Sorry, I’m just not seeing it…..yet. A lot of assumptions and innuendo but nothing concrete. Sex life is not xrated. It’s not porn. It’s a Netflix series. Even in OP’s update, no new facts presented. I stand by my opinion. I look for a lot of red flags all the time. I just don’t see fire, let alone smoke here. At least based upon the limited info provided thus far.


----------



## Jackierossbabe (Oct 26, 2021)

The thing two years ago was with a different coworker. The relationship was too one-on-one. Never saw all the texts because he deleted some from the phone and they chatted mainly thru their work app (which I never demanded to see). 

After our blowout and almost losing each other, he and I agreed to go to counseling. The woman moved out of state and stopped working there. Things went back to normal for us. It took over a year to get there (rebuilding trust).

I’m upset now because I see it as another friendship starting up again at work. I don’t know where he will take it, and I promised myself no more if it happens again (and divorce isn’t what I want as I love him). But I have to have some integrity and self love and not allow my heart to get trampled on again.

One would think given what we went thru and what is at stake he would tread carefully with these friendships. But no- he seeks them out. He had a male best friend (Jon) at the office for 4 years who recently left the company. He used to talk to him on messenger all the time about everything including tv shows and movies. When I asked him about this woman he’s chatting with now, he said “she’s the new Jon”. I mean really. Also please keep in mind I’m not allowed any male friends whatsoever unless he knows exactly what we talk about and he can see our texts (we have a mutual male friend we’ve known 20 years).

The biggest things that bother me is 1) Why does the girl feel she can talk to my husband about sexy shows (of all the content one could stream it has to be this type of show). 2) The double standard. 3) The threats that he won’t live like this (me being upset about it) because it disrupts his peaceful living.

Actually tonight he went to bed mad at me. I got really angry today and told him he should be more careful and have better boundaries. Then I said maybe I don’t plan to live like this (he took it as I wanted to divorce him) and he got upset. I apologized, but he’s still distant to me.

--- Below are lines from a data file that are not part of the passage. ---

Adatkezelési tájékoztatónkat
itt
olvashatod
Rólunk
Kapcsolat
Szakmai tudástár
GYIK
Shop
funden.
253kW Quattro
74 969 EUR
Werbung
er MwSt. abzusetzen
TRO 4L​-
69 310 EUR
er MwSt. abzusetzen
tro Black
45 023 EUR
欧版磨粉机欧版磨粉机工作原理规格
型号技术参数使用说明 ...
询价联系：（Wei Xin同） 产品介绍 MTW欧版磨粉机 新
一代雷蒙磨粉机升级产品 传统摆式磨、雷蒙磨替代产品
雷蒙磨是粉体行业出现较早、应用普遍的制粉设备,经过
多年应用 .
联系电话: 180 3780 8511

Da** is it so much to ask of him to tone down the chatting up of females? Why is it so difficult? The only reason I can see is that it does something for him. He’s obviously getting some type of thrill or he wouldn’t risk upsetting me. I told him I can recommend imdb, rotten tomatoes, etc (tons of review sites for shows). Obviously I’m missing something here.


----------



## recovering2018 (Sep 9, 2021)

32 would put her more than a generation younger than I. I can tell you from personal observation that boundaries are far more squishy with millenials and Zs. It's not uncommon for people to share selfies of their privates in the pre or early-dating stage. 
So while inappropriate, someone her age being suggestive on work chat, while inappropriate, would not be surprising. They're being flirtatious and your husband should know better and have boundaries.


----------



## Jackierossbabe (Oct 26, 2021)

I don’t understand what the girl was doing- she is married and on social media seems happily married. I asked my husband to see the chat log in teams (I wanted to see how this topic came up). He told me the conversations are kept in teams for 7 days after which their company has them set to delete. 

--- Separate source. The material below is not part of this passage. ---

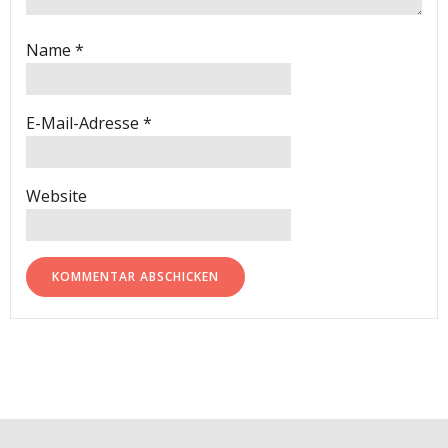
Name
*
E-Mail-Adresse
*
Website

So there were about 15-20 messages between them in a weeks time. Most were work related and my husband sent her a giant smiley face emoji after asking her if she had finished a task in their taskfile. I asked why the need for the emoji and he said it’s normal. Then she said “I’ve got a show for you- sex life”. “I will say it’s x-rated”. Then he said “I’ll check it out thanks!” Then she asked if he watched it and he said “not yet”. Then she said “the ending is extremely risqué and x-rated”.

So I’m not sure if she was trying to get a reaction from him or what. Tonight, he said a team leader position is available and his bosses were thinking of giving him the role. I’m sitting here thinking about his chats and how does it look for a manager to be doing stuff like this!


----------



## Young at Heart (Jan 6, 2015)

Jackierossbabe said:


> Yes so here’s the info you should know: *our marriage almost ended 2 yr ago when he had an inappropriate relationship with a woman he works with*. He denied anything happened physically but I saw texts, messaging, and going for lunch at work with her alone. So could’ve been more than I know I just had to trust it wasn’t. But we got into some brutal arguments because he refused to see it as inappropriate and he threatened divorce if I didn’t let it go. So it’s a sore subject and I take it as possible repeat behavior. He must be getting something out of chatting up females - it seems like he doesn’t treat them differently than males and spends more time talking to them than males.





Jackierossbabe said:


> The thing two years ago was with a different coworker. The relationship was too one-on-one. Never saw all the texts because *he deleted some from the phone* and they chatted mainly thru their work app (which I never demanded to see).
> 
> After our blowout and almost losing each other, *he and I agreed to go to counseling. *The woman moved out of state and stopped working there. Things went back to normal for us. It took over a year to get there (rebuilding trust).
> 
> ...


The above puts everything in a totally different light from the original posts. Since you have done counseling about the topic, I would say that you either need a much more skilled marriage counselor (you need them to help the two of you focus on appropriate boundaries) or you need to divorce him. If you want to try to make it work, get a better marriage counselor, but I don't think it will do much good.


----------



## Blondilocks (Jul 4, 2013)

Jackierossbabe said:


> Also please keep in mind I’m not allowed any male friends whatsoever unless he knows exactly what we talk about and he can see our texts (we have a mutual male friend we’ve known 20 years).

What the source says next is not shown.